Former MK Moshe Feiglin, who heads the Zehut party, mocked Jewish Home Chairman and Education Minister Naftali Bennett's decision to organize a run through the streets of Tel Aviv Sunday evening, as a gesture that only underscores the government's inability to stop the current terror wave.
"In response to the terror attack in Tel Aviv, our PM lights memorial candles. The President goes to visit a kindergarten and the Education Minister goes jogging," wrote Feiglin.
"Do you remember Ariel Sharon’s 'Restraint is Strength' motto? That motto brought us the destruction of Gush Katif and rockets raining on Tel Aviv. Because when you restrain yourself in the face of your foe, you ultimately fight against your friend," he determined.

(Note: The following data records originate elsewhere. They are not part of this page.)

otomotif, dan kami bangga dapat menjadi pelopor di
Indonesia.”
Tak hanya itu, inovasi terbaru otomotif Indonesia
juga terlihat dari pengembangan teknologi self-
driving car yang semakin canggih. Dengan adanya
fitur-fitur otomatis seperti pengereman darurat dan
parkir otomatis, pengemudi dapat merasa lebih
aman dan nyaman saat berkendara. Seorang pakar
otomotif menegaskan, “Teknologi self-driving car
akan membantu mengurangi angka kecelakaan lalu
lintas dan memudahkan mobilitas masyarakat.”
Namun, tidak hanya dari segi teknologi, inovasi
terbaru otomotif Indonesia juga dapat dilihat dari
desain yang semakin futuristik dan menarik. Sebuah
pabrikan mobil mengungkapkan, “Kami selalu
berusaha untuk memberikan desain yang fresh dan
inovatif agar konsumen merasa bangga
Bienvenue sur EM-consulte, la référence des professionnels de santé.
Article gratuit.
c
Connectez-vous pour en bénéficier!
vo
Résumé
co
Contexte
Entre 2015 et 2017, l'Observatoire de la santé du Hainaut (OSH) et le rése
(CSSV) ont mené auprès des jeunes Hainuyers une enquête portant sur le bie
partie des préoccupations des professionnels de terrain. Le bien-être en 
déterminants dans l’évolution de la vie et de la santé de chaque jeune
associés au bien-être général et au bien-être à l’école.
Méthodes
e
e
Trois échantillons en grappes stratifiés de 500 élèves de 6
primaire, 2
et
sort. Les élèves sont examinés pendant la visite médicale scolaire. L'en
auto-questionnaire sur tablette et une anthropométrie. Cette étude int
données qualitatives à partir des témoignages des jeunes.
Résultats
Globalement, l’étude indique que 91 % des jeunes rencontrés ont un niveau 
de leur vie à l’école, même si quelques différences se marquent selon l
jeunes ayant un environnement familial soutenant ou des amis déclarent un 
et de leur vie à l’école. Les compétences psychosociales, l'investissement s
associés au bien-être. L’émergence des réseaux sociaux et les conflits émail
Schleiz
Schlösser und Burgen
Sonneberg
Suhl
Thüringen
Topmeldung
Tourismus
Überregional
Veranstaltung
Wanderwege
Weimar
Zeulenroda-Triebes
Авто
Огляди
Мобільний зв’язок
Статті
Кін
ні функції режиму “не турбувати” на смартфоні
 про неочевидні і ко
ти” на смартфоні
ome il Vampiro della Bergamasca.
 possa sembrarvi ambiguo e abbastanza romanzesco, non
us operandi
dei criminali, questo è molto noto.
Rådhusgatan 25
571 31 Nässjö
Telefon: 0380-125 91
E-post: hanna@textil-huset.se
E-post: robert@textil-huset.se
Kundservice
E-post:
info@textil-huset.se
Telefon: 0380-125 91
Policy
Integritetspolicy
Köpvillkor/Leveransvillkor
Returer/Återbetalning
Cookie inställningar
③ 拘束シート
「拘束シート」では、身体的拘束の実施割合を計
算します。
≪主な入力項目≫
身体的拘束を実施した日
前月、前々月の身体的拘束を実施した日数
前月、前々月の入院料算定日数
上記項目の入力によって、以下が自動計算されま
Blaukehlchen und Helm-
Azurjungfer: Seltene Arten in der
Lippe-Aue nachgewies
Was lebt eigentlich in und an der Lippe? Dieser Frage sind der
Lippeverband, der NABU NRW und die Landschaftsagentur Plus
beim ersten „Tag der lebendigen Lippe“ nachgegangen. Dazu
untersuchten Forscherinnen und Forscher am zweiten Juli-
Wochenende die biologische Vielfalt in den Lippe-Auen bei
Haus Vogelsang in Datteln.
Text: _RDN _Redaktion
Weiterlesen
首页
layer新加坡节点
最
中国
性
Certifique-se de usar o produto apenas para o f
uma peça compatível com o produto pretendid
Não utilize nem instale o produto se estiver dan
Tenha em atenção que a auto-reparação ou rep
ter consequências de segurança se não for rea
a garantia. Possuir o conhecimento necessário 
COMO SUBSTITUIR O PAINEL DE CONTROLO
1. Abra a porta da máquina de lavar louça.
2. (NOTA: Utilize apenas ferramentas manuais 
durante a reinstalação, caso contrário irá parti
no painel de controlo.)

The symbolic moves by government leaders are serving "as a replacement for its fiascos and impotence," he charged, as part of a "farce" that says “let’s continue as if nothing happened and that shows how strong we are."
"Israel’s government has no inkling of what action to take against this lone-terrorist intifada," wrote Feiglin. "There is no organization behind them, nobody is sending them. The government is not willing to violate the rules of democracy. So all that is left is to light candles."
In a reference to the alleged torture of Jewish youths suspected of the Duma arson-murders, the former Likud MK noted that the government is willing to bend the rules sometimes, and asks why it cannot do the same in the face of the current terror wave.
Feiglin offers two courses of action: revoke the citizenship and National Insurance rights of all the residents of the village in which the terrorist lives, and expel the terrorist’s entire family from the country.
What Feiglin does not offer is a way to prevent the Attorney General and High Court from declaring such actions illegal and refusing to allow them, as they doubtless would do if the government attempted them.
Minister Bennett called on parents Monday to send their children to school in spite of the security threat. Last night, at the start of the Tel Aviv jog he organized, Bennett said, “I heard that residents were afraid to leave the house, which is exactly what terrorism wants. They want us to be afraid, scared to leave our house, and to lose our normal life.”
Bennett stressed, ''We need to raise our heads and rejoice. The answer to terrorism is the unity of the people.”